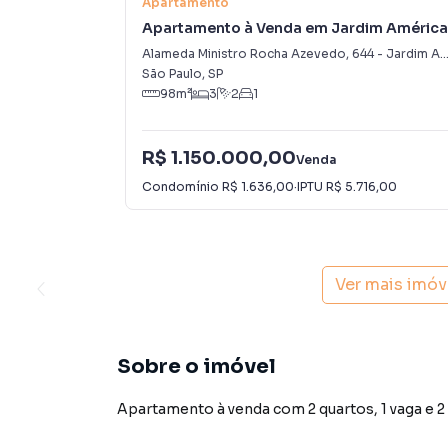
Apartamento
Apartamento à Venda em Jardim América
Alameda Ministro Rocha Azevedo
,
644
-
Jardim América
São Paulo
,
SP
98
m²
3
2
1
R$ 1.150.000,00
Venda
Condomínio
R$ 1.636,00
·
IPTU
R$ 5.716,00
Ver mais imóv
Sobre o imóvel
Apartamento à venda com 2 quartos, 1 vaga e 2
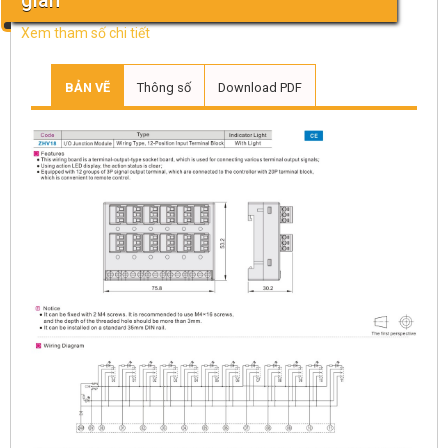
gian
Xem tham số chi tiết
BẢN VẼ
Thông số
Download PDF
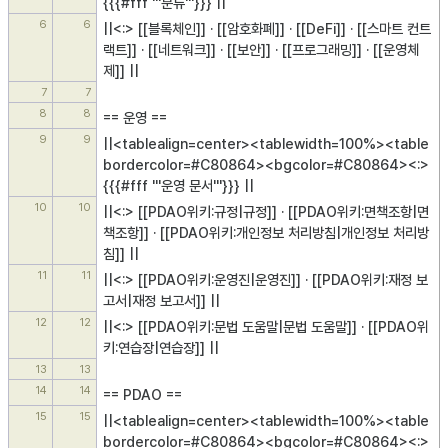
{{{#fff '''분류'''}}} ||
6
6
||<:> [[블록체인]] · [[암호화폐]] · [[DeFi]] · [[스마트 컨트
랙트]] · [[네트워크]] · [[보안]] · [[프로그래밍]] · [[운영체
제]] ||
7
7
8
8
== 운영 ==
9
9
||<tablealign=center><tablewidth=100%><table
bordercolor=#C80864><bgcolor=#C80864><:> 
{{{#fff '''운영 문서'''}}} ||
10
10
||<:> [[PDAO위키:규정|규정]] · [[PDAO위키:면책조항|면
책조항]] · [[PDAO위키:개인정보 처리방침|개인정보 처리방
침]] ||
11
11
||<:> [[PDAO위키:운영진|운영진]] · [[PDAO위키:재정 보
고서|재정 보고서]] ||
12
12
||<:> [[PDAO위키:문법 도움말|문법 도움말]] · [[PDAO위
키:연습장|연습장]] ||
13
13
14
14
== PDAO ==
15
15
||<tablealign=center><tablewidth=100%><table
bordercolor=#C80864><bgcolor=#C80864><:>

************

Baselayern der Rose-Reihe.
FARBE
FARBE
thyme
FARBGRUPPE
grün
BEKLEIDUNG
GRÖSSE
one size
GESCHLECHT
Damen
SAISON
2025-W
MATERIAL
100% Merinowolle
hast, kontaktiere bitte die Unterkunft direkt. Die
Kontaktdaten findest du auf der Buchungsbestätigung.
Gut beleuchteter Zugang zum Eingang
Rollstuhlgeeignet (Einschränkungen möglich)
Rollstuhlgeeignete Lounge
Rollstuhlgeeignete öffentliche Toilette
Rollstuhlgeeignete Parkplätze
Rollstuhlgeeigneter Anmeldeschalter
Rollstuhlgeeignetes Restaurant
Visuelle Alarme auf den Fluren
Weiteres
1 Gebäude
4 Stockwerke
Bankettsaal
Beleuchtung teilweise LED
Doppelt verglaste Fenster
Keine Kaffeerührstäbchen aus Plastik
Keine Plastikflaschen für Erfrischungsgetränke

************

Look above for the line with "Rollstuhlgeeignete Lounge" and the line with "Keine Plastikflaschen für", and reproduce exactly those two lines plus every line between, nothing more.

Rollstuhlgeeignete Lounge
Rollstuhlgeeignete öffentliche Toilette
Rollstuhlgeeignete Parkplätze
Rollstuhlgeeigneter Anmeldeschalter
Rollstuhlgeeignetes Restaurant
Visuelle Alarme auf den Fluren
Weiteres
1 Gebäude
4 Stockwerke
Bankettsaal
Beleuchtung teilweise LED
Doppelt verglaste Fenster
Keine Kaffeerührstäbchen aus Plastik
Keine Plastikflaschen für Erfrischungsgetränke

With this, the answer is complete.